Lorenzo Vidino, universitaire et directeur d’un programme sur l’extrémisme à l’Université George-Washington quant à lui indique que « les documents de l’UOIE prouvent très clairement que le FEMYSO est une de leurs émanations »[2].

L'organisation est aussi ciblée dans un rapport des services de renseignement français sur l'influence des Frères musulmans en France, intitulé « Frères Musulmans et islamisme politique en France » publié le [15],[16]. Selon ce rapport, le FEMYSO serait la « branche jeunesse du Conseil des Musulmans Européens (CEM) » et ferait office de « structure de formation des cadres à haut potentiel de la mouvance, dans lequel les militants français sont très actifs »[17],[18]. Il accuse aussi le FEMYSO d'être « traditionnellement présidée par des enfants des figures de la mouvance frériste à l'instar d'Intissar Kheriji, fille de l'islamiste Rachid Ghannouchi, ancienne cadre qui participe aujourd'hui à la formation des jeunes »[18]. Le rapport accuse également le FEMYSO de « chercher à se présenter comme un acteur modéré, doté d'une expertise reconnue sur l'islamophobie et les libertés religieuses » tout en « promouvant auprès des députés une évolution de la liberté de religion impliquant notamment un durcissement de la législation sur le blasphème » ou en « s'opposant à la nomination d'un commissaire européen aux valeurs européennes, en charge des migrations »[18].

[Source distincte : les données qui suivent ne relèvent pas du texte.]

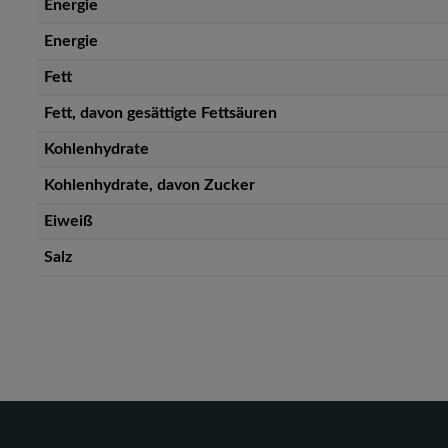
Energie
Energie
Fett
Fett, davon gesättigte Fettsäuren
Kohlenhydrate
Kohlenhydrate, davon Zucker
Eiweiß
Salz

À la suite de la publication du rapport français, le gouvernement suédois par la voix de son ministre de l'Intégration, Mats Persson, a déclaré qu'un « groupe d’experts » serait constitué pour obtenir « une vue d’ensemble de l’infiltration islamiste en Suède [...] qui remettent en question la démocratie »[19]. L’eurodéputé des Démocrates de Suède, Charlie Weimers a salué cette initiative et a jugé « inacceptable que l’UE continue de verser des centaines de millions de couronnes dans des organisations liées aux Frères musulmans, telles que FEMYSO sous des prétextes tels que l’intégration ou les projets de jeunesse »[20].

Promotion du port du voile

L'organisation a financé de nombreuses campagnes encourageant le port du voile, avec des mots comme « La beauté se trouve dans la diversité comme la liberté dans le hidjab » ou « Apportez de la joie, acceptez le hidjab »[12]. À la suite de cette campagne, la secrétaire d’État chargée de la jeunesse, Sarah El Haïry, affirme que la France a « fait part de sa désapprobation extrêmement vive », permettant par « ses réseaux diplomatiques » justement « le retrait de cette campagne »[21].